The new Lucile Packard Children’s Hospital Stanford, Palo Alto, Calif., is on track to open in December when the facility plans to transform the patient experience through family-centered design, technological innovation and aggressive sustainability measures.     

The estimated $1.1 billion, 521,000-square-foot expansion will more than double the size of the existing campus by linking the original hospital with a new main building, bringing the total facility space to 844,000 square feet.

“This will be the nation’s most technologically advanced, environmentally sustainable and family-friendly hospital for children and expectant mothers,” says Christopher G. Dawes, CEO.

The expanded facility and surrounding 3.5 acres of healing green space and gardens were designed in partnership with patients, families, hospital staff and faculty. The new facility will add 149 patient beds and six state-of-the-art operating suites, with a design that allows room for growth.

Planning for the new Lucile Packard Children’s Hospital was done by HGA Architects and Engineers, and the building’s design by Perkins+Will, with a theme of enabling a holistic approach to healing. DPR Construction is the general contractor.

With an emphasis on holistic healing, the hospital will embrace evidence-based design features: plentiful views of nature, access to the outdoors, abundant natural light and a focus on sustainability.

Special features that help to make the hospital distinctive and kid-friendly include a large digital, interactive wall as well as a dedicated broadcast studio where children can create, record and edit video content that can be shared in patient rooms throughout the hospital.

The majority of the new rooms will provide additional privacy and space for patients and their families; all rooms feature sleeping accommodations for two family members.

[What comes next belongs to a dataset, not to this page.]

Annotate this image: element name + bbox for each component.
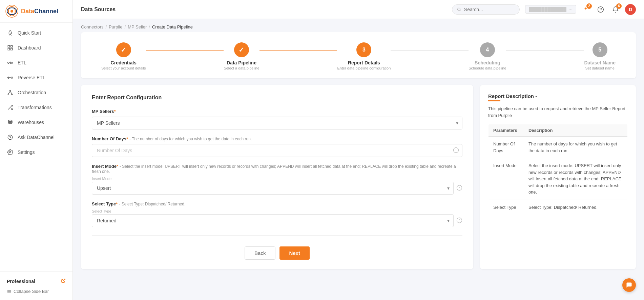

In addition, every patient floor will include a family lounge, child-life room, patient-family kitchen and laundry facilities to promote a homelike environment.

Patient floors also will provide outdoor patios with overlooks, and a nondenominational sanctuary that opens to an outdoor healing garden that is conducive to quiet meditation and prayer. Locally crafted art will decorate the building and surrounding campus.

Additionally, the facility’s wayfinding system will be based on California’s various ecoregions through the use of colorful wall art, educational signage and graphics of nature that will enable patients and families to navigate the hospital easily.

In planning the medical spaces, the focus was on creating a comfortable atmosphere for children and their families that also incorporates operational efficiencies to ensure the best care. In each nursing unit, caregivers will have a direct line of sight from their workstations into patient rooms.

Medication alcoves located directly outside of patient rooms will decrease the amount of time caregivers need to retrieve medication while keeping the main hallways clear of pedestrian traffic.

Sustainability is a major focus. Water-efficient landscapes and collection systems are expected to save 800,000 gallons of water each year. By using equipment specifically designed to conserve, the hospital expects to use 38 percent less water than comparable hospitals.

By implementing energy innovations such as an external-shading system, the new building’s thermal energy consumption is expected to be 60 percent less than that of similarly sized hospitals in the region. 

Planning for emerging technology was integral to the design of the new hospital. With 13 surgical suites, it will reduce scheduling delays and long waits when surgeries take longer than planned.

A neuro-hybrid surgery suite — the only one of its kind in a California children’s hospital — will feature a state-of-the-art diagnostic MRI, direct access to angiography imaging equipment and a full operating room.

The new facility also will have a dedicated, isotope-radiation therapy room for cancer patients as well as one of the nation’s only stand-alone, combined PET/MRI scanners dedicated to pediatric patients.

The new building will allow for a transformative renovation of much of the existing hospital’s space into mostly private obstetric rooms. Services previously shared with Stanford Hospital now will have a dedicated presence inside the children’s hospital, including nuclear medicine, catheterization labs, interventional radiology and patient food services.